(DATA EXTRACT begins)

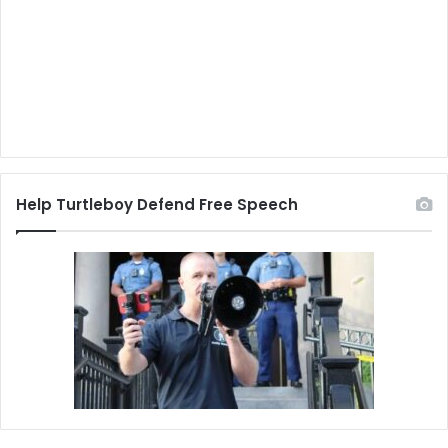
Help Turtleboy Defend Free Speech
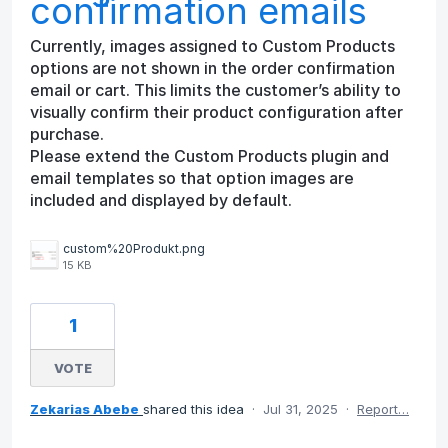
confirmation emails
Currently, images assigned to Custom Products
options are not shown in the order confirmation
email or cart. This limits the customer’s ability to
visually confirm their product configuration after
purchase.
Please extend the Custom Products plugin and
email templates so that option images are
included and displayed by default.
custom%20Produkt.png
15 KB
1
VOTE
Zekarias Abebe
shared this idea
·
Jul 31, 2025
·
Report…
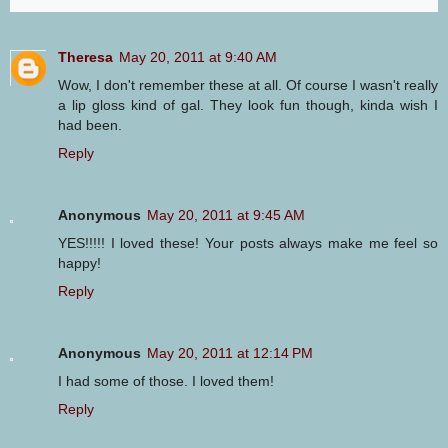
Theresa
May 20, 2011 at 9:40 AM
Wow, I don't remember these at all. Of course I wasn't really
a lip gloss kind of gal. They look fun though, kinda wish I
had been.
Reply
Anonymous
May 20, 2011 at 9:45 AM
YES!!!!! I loved these! Your posts always make me feel so
happy!
Reply
Anonymous
May 20, 2011 at 12:14 PM
I had some of those. I loved them!
Reply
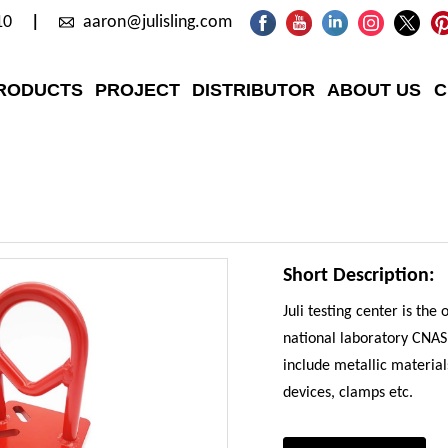
10
aaron@julisling.com
RODUCTS
PROJECT
DISTRIBUTOR
ABOUT US
C
Short Description:
Juli testing center is the
national laboratory CNAS, 
include metallic materials
devices, clamps etc.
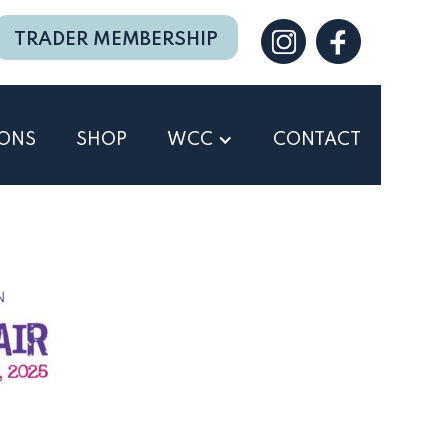
TRADER MEMBERSHIP
IONS
SHOP
WCC
CONTACT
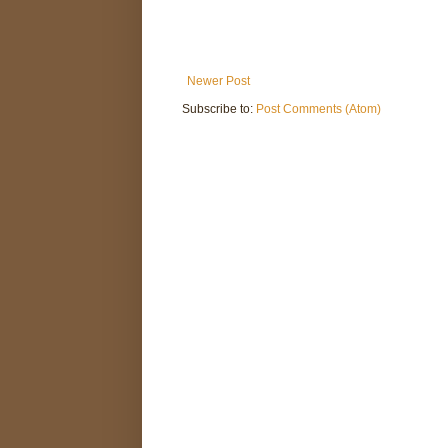
Newer Post
Subscribe to:
Post Comments (Atom)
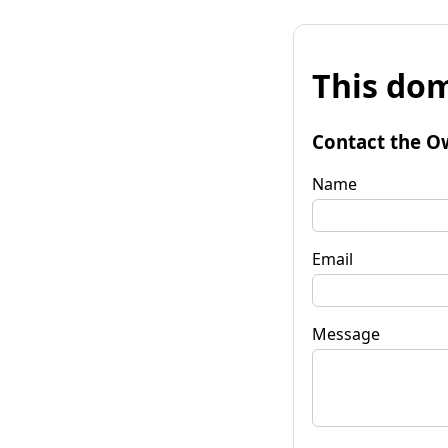
This dom
Contact the O
Name
Email
Message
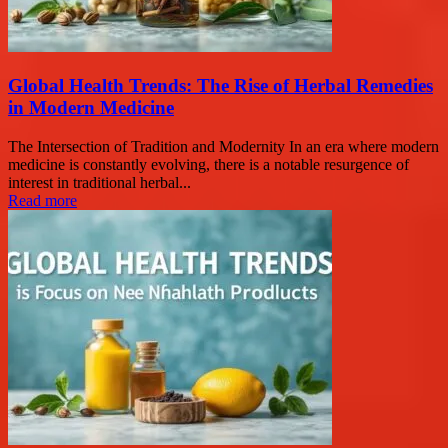
Global Health Trends: The Rise of Herbal Remedies
in Modern Medicine
The Intersection of Tradition and Modernity In an era where modern
medicine is constantly evolving, there is a notable resurgence of
interest in traditional herbal...
Read more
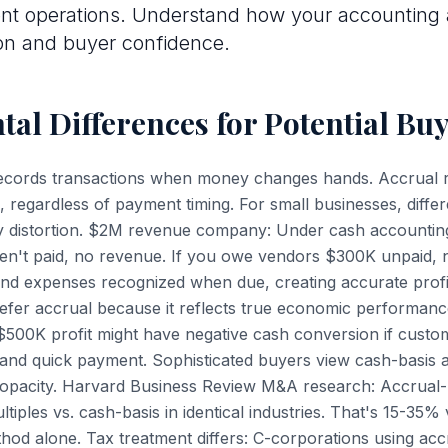
t operations. Understand how your accounting
on and buyer confidence.
al Differences for Potential Bu
ecords transactions when money changes hands. Accrual
, regardless of payment timing. For small businesses, diffe
lity distortion. $2M revenue company: Under cash accounting
en't paid, no revenue. If you owe vendors $300K unpaid,
nd expenses recognized when due, creating accurate profita
efer accrual because it reflects true economic performanc
500K profit might have negative cash conversion if custo
nd quick payment. Sophisticated buyers view cash-basis a
al opacity. Harvard Business Review M&A research: Accrual
multiples vs. cash-basis in identical industries. That's 15-35
hod alone. Tax treatment differs: C-corporations using accr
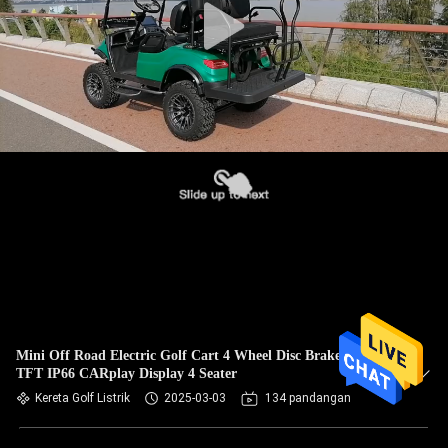
Mini Off Road Electric Golf Cart 4 Wheel Disc Brake 10 Inch
TFT IP66 CARplay Display 4 Seater
Kereta Golf Listrik
2025-03-03
134 pandangan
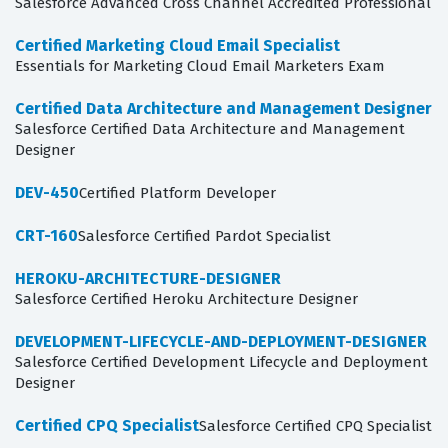
Salesforce Advanced Cross Channel Accredited Professional
Certified Marketing Cloud Email Specialist
Essentials for Marketing Cloud Email Marketers Exam
Certified Data Architecture and Management Designer
Salesforce Certified Data Architecture and Management
Designer
DEV-450
Certified Platform Developer
CRT-160
Salesforce Certified Pardot Specialist
HEROKU-ARCHITECTURE-DESIGNER
Salesforce Certified Heroku Architecture Designer
DEVELOPMENT-LIFECYCLE-AND-DEPLOYMENT-DESIGNER
Salesforce Certified Development Lifecycle and Deployment
Designer
Certified CPQ Specialist
Salesforce Certified CPQ Specialist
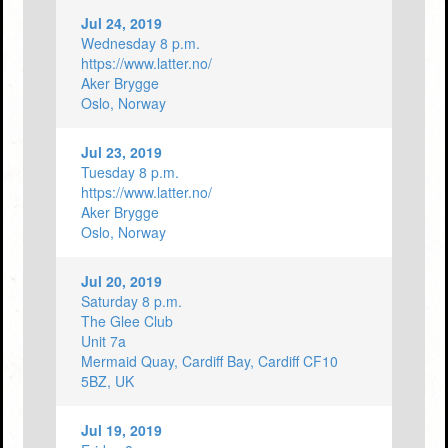
Jul 24, 2019
Wednesday 8 p.m.
https://www.latter.no/
Aker Brygge
Oslo, Norway
Jul 23, 2019
Tuesday 8 p.m.
https://www.latter.no/
Aker Brygge
Oslo, Norway
Jul 20, 2019
Saturday 8 p.m.
The Glee Club
Unit 7a
Mermaid Quay, Cardiff Bay, Cardiff CF10
5BZ, UK
Jul 19, 2019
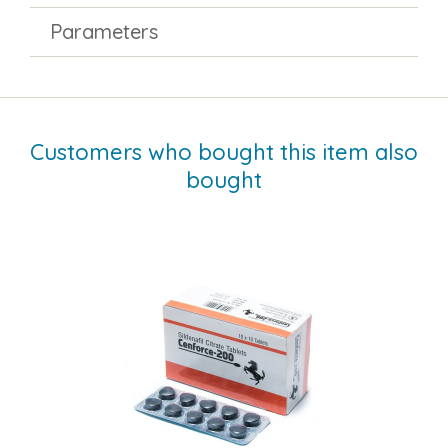
Parameters
Customers who bought this item also
bought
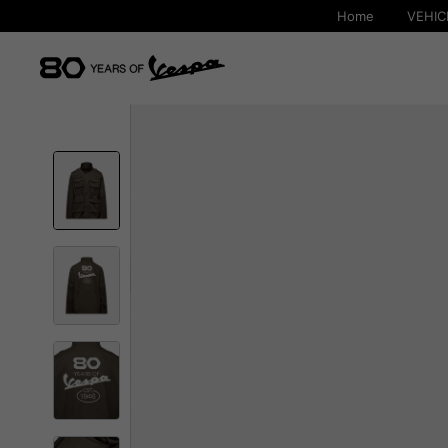
Home
VEHIC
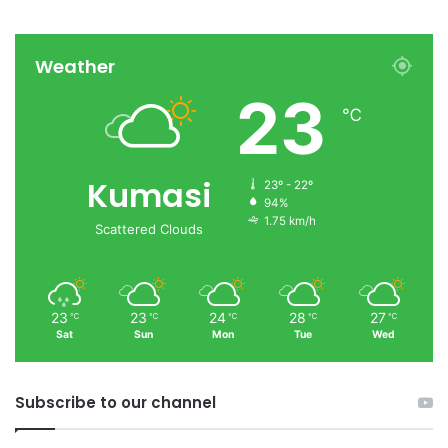
Weather
23
℃
Kumasi
23º - 22º
94%
1.75 km/h
Scattered Clouds
23
23
24
28
27
℃
℃
℃
℃
℃
Sat
Sun
Mon
Tue
Wed
Subscribe to our channel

(DATA EXTRACT ends)

| AIM OF THE EXERCISE |
The lines to set down run from the line with "aaron@julisling.com" up to and including the line with "nd expenses recognized" in the entries above. Reproduce them exactly, with no pictures.

| ANSWER TO THIS PROBLEM |
aaron@julisling.com
RODUCTS
PROJECT
DISTRIBUTOR
ABOUT US
C
Short Description:
Juli testing center is the
national laboratory CNAS, 
include metallic materials
devices, clamps etc.
TRADER MEMBERSHIP
IONS
SHOP
WCC
CONTACT
Newer Post
Subscribe to:
Post Comments (Atom)
This dom
Contact the O
Name
Email
Message
Global Health Trends: The Rise of Herbal Remedies
in Modern Medicine
The Intersection of Tradition and Modernity In an era where modern
medicine is constantly evolving, there is a notable resurgence of
interest in traditional herbal...
Read more
t operations. Understand how your accounting
on and buyer confidence.
al Differences for Potential Bu
ecords transactions when money changes hands. Accrual
, regardless of payment timing. For small businesses, diffe
lity distortion. $2M revenue company: Under cash accounting
en't paid, no revenue. If you owe vendors $300K unpaid,
nd expenses recognized when due, creating accurate profita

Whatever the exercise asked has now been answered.